The documentation set for this product strives to use bias-free language. For the purposes of this documentation set, bias-free is defined as language that does not imply discrimination based on age, disability, gender, racial identity, ethnic identity, sexual orientation, socioeconomic status, and intersectionality. Exceptions may be present in the documentation due to language that is hardcoded in the user interfaces of the product software, language used based on RFP documentation, or language that is used by a referenced third-party product. Learn more about how Cisco is using Inclusive Language.
This document describes Unified Multiprotocol Label Switching (MPLS), which is all about scaling. It provides a framework of technology solutions to bring simple end-to-end traffic and/or services across a traditionally segmented infrastructure. It makes use of both the benefits of a hierarchical infrastructure as it improves scalability and the simplicity of network design.
There are no specific requirements for this document.
This document is not restricted to specific software and hardware versions.
The information in this document was created from the devices in a specific lab environment. All of the devices used in this document started with a cleared (default) configuration. If your network is live, make sure that you understand the potential impact of any command.
When you look at the history of the network packet-based services, then a change in network business values can be observed. This goes from discrete connectivity enhancements in order to make applications as fluent as possible, to collaboration technologies in order to support mobile collaboration. Finally, the on-demand cloud services are introduced with the application services in order to optimize the tools used with an organization and improve stability and cost-of-ownership.
Figure 1
This continuous value and functionality enhancement of the network results in a much more pervasive need for network simplicity, manageability, integration, and stability where networks have been segmented as a result of disjointed operational islands and no real end-to-end path control. Now there is a need to bring it all together with a single architecture which is easy to manage, provides scalability to 100,000's of nodes, and uses the current High Availability and Fast Convergence technologies. This is what Unified MPLS brings to the table, which is the segmented network into a single control plane and end-to-end path visibility.
Modern Network Requirements
How can you simplify MPLS operations in increasingly larger networks with more complex application requirements?
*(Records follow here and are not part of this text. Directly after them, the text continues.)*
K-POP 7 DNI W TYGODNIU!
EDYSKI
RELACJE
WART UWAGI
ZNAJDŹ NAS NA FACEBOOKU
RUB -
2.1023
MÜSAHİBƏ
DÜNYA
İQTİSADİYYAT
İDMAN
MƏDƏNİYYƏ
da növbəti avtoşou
Traditional MPLS Challenges with Different Access Technologies
The Unified MPLS attraction is summarized in this list:
Unified MPLS is defined by the addition of extra features with classical/traditional MPLS and it gives more scalability, security, simplicity and manageability. In order to deliver the MPLS services end-to-end, end-to-end Labeled Switches Path (LSP) is needed. The goal is to keep the MPLS services (MPLS VPN, MPLS L2VPN) as they are, but introduce greater scalability. In order to do this, move some of the IGP prefixes into Border Gateway Protocol (BGP) (the loopback prefixes of the Provider Edge (PE) routers), which then distributes the prefixes end-to-end.
Figure 2
Before the Cisco Unified MPLS architecture is discussed, it is important to understand the key features used in order to make this a reality.
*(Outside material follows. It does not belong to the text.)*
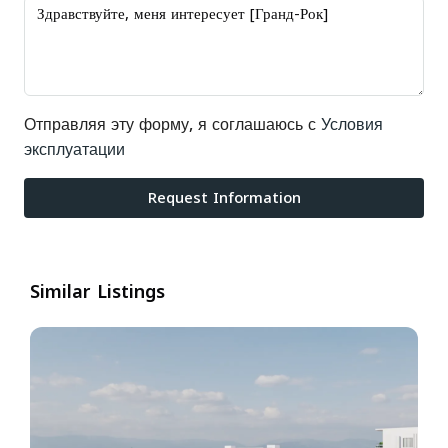
Отправляя эту форму, я соглашаюсь с
Условия
эксплуатации
Request Information
Similar Listings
It is a prerequisite to have a scalable method in order to exchange prefixes between network segments. You could simply merge the IGPs (Open Shortest Path First (OSPF), Intermediate System-to-Intermediate System (IS-IS), or Enhanced Interior Gateway Routing Protocol (EIGRP)) into a single domain. However an IGP is not designed to carry 100,000s of prefixes. The protocol of choice for that purpose is BGP. It is a well-proven protocol which supports the Internet with 100,000's of routes and MPLS-VPN environments with millions of entries. Cisco Unified MPLS uses BGP-4 with label information exchange (RFC3107). When BGP distributes a route, it can also distribute an MPLS label that is mapped to that route. The MPLS label mapping information for the route is carried in the BGP update message that contains the information about the route. If the next hop is not changed, the label is preserved and the label changes if the next hop changes. In Unified MPLS, the next hop changes at Area Border Routers (ABRs).
When you enable RFC 3107 on both BGP routers, the routers advertise to each other that they can then send MPLS labels with the routes. If the routers successfully negotiate their ability to send MPLS labels, the routers add MPLS labels to all outgoing BGP updates.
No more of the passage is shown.